**TASK DIRECTIONS**
Set out exactly every line of the entries below, starting at the line that holds "탭설정등을 하기위하여 인터넷의" and stopping after the line that holds "netd sudo dpkg".

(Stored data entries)

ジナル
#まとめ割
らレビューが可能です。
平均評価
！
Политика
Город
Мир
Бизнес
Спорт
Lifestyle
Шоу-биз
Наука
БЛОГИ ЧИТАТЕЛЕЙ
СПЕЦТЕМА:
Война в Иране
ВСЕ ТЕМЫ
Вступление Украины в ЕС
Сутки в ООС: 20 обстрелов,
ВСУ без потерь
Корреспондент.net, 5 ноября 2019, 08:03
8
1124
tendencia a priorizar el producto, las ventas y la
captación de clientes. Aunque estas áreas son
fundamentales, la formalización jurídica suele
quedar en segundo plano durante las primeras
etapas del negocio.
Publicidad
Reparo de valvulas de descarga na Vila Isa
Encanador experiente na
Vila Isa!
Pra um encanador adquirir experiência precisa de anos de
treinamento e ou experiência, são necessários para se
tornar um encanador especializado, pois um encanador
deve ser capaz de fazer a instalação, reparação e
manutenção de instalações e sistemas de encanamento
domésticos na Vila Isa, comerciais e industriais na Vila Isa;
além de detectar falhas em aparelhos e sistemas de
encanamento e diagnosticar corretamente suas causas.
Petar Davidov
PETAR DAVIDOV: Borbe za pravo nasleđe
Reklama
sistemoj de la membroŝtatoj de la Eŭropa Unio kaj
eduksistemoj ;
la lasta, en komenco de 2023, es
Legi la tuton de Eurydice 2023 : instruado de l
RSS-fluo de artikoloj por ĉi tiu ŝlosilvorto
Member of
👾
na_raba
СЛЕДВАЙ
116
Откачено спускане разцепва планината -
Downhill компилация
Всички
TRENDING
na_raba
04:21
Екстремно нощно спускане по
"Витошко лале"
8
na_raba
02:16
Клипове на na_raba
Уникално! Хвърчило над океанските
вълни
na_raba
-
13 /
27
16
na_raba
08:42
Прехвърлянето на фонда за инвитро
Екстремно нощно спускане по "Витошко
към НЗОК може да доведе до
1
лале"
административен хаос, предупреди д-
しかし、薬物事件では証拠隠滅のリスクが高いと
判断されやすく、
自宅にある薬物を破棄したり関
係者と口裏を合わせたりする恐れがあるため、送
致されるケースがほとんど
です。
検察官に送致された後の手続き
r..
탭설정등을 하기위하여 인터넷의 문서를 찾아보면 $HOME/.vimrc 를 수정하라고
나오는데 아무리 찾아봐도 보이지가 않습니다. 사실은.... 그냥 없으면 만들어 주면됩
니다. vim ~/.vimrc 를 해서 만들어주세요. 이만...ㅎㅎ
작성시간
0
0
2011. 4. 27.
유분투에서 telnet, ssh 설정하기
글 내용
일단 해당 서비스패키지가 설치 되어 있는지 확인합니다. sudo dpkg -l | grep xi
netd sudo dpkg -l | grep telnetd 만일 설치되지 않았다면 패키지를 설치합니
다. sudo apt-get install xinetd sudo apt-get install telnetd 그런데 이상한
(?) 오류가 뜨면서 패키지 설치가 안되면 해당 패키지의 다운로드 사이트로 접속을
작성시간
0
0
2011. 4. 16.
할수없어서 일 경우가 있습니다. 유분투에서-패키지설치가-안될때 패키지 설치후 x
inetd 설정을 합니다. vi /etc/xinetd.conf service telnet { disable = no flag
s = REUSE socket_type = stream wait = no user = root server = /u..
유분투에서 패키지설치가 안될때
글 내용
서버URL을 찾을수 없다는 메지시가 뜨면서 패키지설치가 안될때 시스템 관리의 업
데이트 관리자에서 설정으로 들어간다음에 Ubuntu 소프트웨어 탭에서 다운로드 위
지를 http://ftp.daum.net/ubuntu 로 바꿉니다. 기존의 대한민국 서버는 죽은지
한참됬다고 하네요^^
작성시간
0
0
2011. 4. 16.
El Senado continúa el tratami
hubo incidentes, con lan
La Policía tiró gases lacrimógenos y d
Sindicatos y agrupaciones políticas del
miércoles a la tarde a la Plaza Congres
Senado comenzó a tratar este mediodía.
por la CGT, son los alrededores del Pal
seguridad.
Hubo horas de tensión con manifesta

**ANSWER SECTION**
탭설정등을 하기위하여 인터넷의 문서를 찾아보면 $HOME/.vimrc 를 수정하라고
나오는데 아무리 찾아봐도 보이지가 않습니다. 사실은.... 그냥 없으면 만들어 주면됩
니다. vim ~/.vimrc 를 해서 만들어주세요. 이만...ㅎㅎ
작성시간
0
0
2011. 4. 27.
유분투에서 telnet, ssh 설정하기
글 내용
일단 해당 서비스패키지가 설치 되어 있는지 확인합니다. sudo dpkg -l | grep xi
netd sudo dpkg -l | grep telnetd 만일 설치되지 않았다면 패키지를 설치합니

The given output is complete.